AUTHOR=Huang Wei , Yan Yi-Guo , Wang Wen-Jun , Ouyang Zhi-Hua , Li Xue-Lin , Zhang Tao-Lan , Wang Xiao-Bin , Wang Bing , Lv Guo-Hua , Li Jing , Zou Ming-Xiang TITLE=Development and Validation of a 6-miRNA Prognostic Signature in Spinal Chordoma JOURNAL=Frontiers in Oncology VOLUME=10 YEAR=2020 URL=https://www.frontiersin.org/journals/oncology/articles/10.3389/fonc.2020.556902 DOI=10.3389/fonc.2020.556902 ISSN=2234-943X ABSTRACT=Background

Published data have suggested a critical role for microRNA (miRNA) expression in chordoma progression. However, most of these studies focus on single miRNA and no multi-miRNA prognostic signature has been currently established for chordoma. In this study, we sought to develop and validate a 6-miRNA risk score (miRscore) model for survival prediction.

Methods

Medline, Embase, and Google scholar searches (from inception to July 20, 2018) were conducted to identify candidate miRNAs with prognostic value as per predefined criteria.
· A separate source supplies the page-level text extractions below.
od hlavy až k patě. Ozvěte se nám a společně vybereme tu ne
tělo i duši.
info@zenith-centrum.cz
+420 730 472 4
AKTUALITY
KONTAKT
Quantitative RT-PCR was used to measure miRNA levels in 114 spinal chordoma (54 in the training and 60 in the validation cohort) and 20 control specimens. Subsequently, the miRscore was built based on miRNAs data.

Results

Literature searches identified six prognostic miRNAs (miR-574-3p, miR-1237-3p, miR-140-3p, miR-1, miR-155, and miR-1290) with differential expression in tumor tissues. Bioinformatical analysis revealed an important regulatory role for miR-574-3p/EGFR signaling in chordoma and showed that the target genes of these prognostic miRNAs were mainly enriched in transcription regulation, protein binding and cancer-related pathways. In both cohorts, the miRscore was associated with surrounding muscle invasion by tumor and/or other aggressive features. The miRscore model well predicted local recurrence-free survival and overall survival, which remained after adjusting for other relevant covariates. Further time-dependent receiver operating characteristics analysis in the two cohorts found that the miRscore classifier had stronger prognostic power than known clinical predictors and improved the ability of Enneking staging to predict outcomes. Importantly, recursive-partitioning analysis of both samples combined separated patients into four prognostically distinct risk subgroups for recurrence and survival (both P < 0.001).

Conclusions

These data suggest the miRscore as a useful prognostic stratification tool in spinal chordoma and may represent an important step toward future personalized treatment of patients.